» TASK DESCRIPTION: What you return must match the records below exactly, down to each character.

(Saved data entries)
-------

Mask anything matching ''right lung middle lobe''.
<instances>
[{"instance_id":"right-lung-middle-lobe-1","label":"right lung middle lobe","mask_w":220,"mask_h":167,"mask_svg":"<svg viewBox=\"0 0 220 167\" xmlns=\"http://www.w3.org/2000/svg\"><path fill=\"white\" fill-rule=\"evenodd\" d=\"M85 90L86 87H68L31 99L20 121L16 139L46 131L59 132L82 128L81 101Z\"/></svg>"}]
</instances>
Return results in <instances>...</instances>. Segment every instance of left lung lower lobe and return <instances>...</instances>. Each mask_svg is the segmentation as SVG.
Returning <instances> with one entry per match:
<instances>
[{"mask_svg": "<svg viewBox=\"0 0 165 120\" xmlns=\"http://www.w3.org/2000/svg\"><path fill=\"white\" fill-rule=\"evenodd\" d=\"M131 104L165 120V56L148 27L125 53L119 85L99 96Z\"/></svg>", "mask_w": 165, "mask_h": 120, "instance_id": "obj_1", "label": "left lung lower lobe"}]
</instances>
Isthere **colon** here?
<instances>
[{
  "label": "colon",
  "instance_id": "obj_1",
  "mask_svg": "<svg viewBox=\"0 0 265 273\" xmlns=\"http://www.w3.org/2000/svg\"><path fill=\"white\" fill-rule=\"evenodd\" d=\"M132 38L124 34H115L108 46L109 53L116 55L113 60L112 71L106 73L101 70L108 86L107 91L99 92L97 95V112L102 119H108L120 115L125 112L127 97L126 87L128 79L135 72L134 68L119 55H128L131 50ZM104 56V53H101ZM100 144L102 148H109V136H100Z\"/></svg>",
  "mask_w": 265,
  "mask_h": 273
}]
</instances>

-------

» FINISHED TASK:
Mask anything matching ''right lung middle lobe''.
<instances>
[{"instance_id":"right-lung-middle-lobe-1","label":"right lung middle lobe","mask_w":220,"mask_h":167,"mask_svg":"<svg viewBox=\"0 0 220 167\" xmlns=\"http://www.w3.org/2000/svg\"><path fill=\"white\" fill-rule=\"evenodd\" d=\"M85 90L86 87H68L31 99L20 121L16 139L46 131L59 132L82 128L81 101Z\"/></svg>"}]
</instances>
Return results in <instances>...</instances>. Segment every instance of left lung lower lobe and return <instances>...</instances>. Each mask_svg is the segmentation as SVG.
Returning <instances> with one entry per match:
<instances>
[{"mask_svg": "<svg viewBox=\"0 0 165 120\" xmlns=\"http://www.w3.org/2000/svg\"><path fill=\"white\" fill-rule=\"evenodd\" d=\"M131 104L165 120V56L148 27L125 53L119 85L99 96Z\"/></svg>", "mask_w": 165, "mask_h": 120, "instance_id": "obj_1", "label": "left lung lower lobe"}]
</instances>
Isthere **colon** here?
<instances>
[{
  "label": "colon",
  "instance_id": "obj_1",
  "mask_svg": "<svg viewBox=\"0 0 265 273\" xmlns=\"http://www.w3.org/2000/svg\"><path fill=\"white\" fill-rule=\"evenodd\" d=\"M132 38L124 34H115L108 46L109 53L116 55L113 60L112 71L106 73L101 70L108 86L107 91L99 92L97 95V112L102 119H108L120 115L125 112L127 97L126 87L128 79L135 72L134 68L119 55H128L131 50ZM104 56V53H101ZM100 144L102 148H109V136H100Z\"/></svg>",
  "mask_w": 265,
  "mask_h": 273
}]
</instances>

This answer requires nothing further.